The ideal case: uncoupled development process stages

Ideally, the four stages of the above described process should be independent of one another, or uncoupled. In a perfect world, for example, the DNA sequences that are designed should not be limited by what can be implemented downstream; in other words, the designer should be free from any consideration of how the DNA sequence is to actually be made.

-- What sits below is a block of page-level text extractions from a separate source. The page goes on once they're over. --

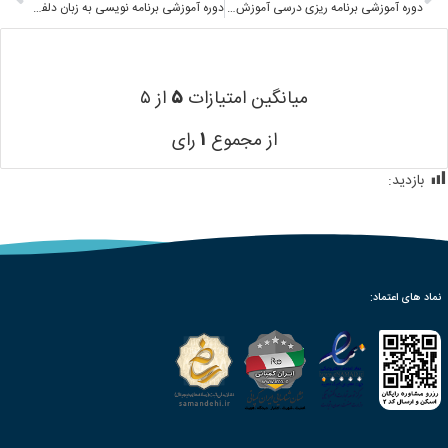
دوره آموزشی برنامه ریزی درسی آموزش ابتدایی Elementary education curriculum E-learning
دوره آموزشی برنامه نویسی به زبان دلفی Programming in DELPHI E-learningA
میانگین امتیازات
۵
از ۵
از مجموع
۱
رای
بازدید:
535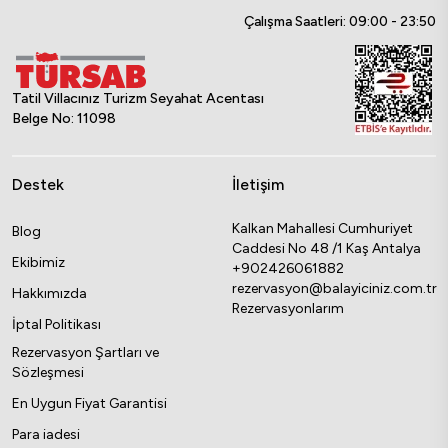
Çalışma Saatleri: 09:00 - 23:50
Tatil Villacınız Turizm Seyahat Acentası
Belge No: 11098
Destek
İletişim
Kalkan Mahallesi Cumhuriyet
Blog
Caddesi No 48 /1 Kaş Antalya
Ekibimiz
+902426061882
rezervasyon@balayiciniz.com.tr
Hakkımızda
Rezervasyonlarım
İptal Politikası
Rezervasyon Şartları ve
Sözleşmesi
En Uygun Fiyat Garantisi
Para iadesi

The separation between these stages greatly facilitates a "black-box" approach that enables (and insulates the efforts of) many different people (or software tools) to collectively accomplish a device development challenge without anyone needing to intimately know or dictate how the others are going about their respective tasks. The modularity of these process stages allows researchers (or software) to focus on their area of expertise, maximally leveraging their comparative advantage in one or more of the stages. For example, uncoupling the four stages would enable a senior neuroscientist to specify the properties of what is to be constructed, and to determine a good way to use the proposed construct to test out a new idea (e.g., "If we had a fluorescent reporter of dendritic spine formation in our disease model... then we could use our fluorescence confocal microscopy protocol to test whether or not this new pharmaceutical affects memory plasticity by selectively impeding spine development"), without knowing how to actually design or make the reporter construct. A developmental biologist along with a bioinformaticist could then work together on developing a set of designs for the specified dendritic spine reporter construct, without needing to know anything about the new pharmaceutical that suddenly makes the proposed reporter construct interesting, how to actually clone their DNA designs, or the downstream confocal microscopy protocol. Finally, a molecular biologist could then choose the most appropriate cost-effective bleeding-edge methodology to construct the desired DNA sequence designs, without knowing anything about plasticity, neuronal gene expression regulation, or confocal microscopy. This approach greatly contrasts with the current status quo, in which (for the most part), a single researcher is responsible for orchestrating and micro-managing each stage in the process, even if he or she is not especially adept at (or the least bit interested in) one or more of the stages.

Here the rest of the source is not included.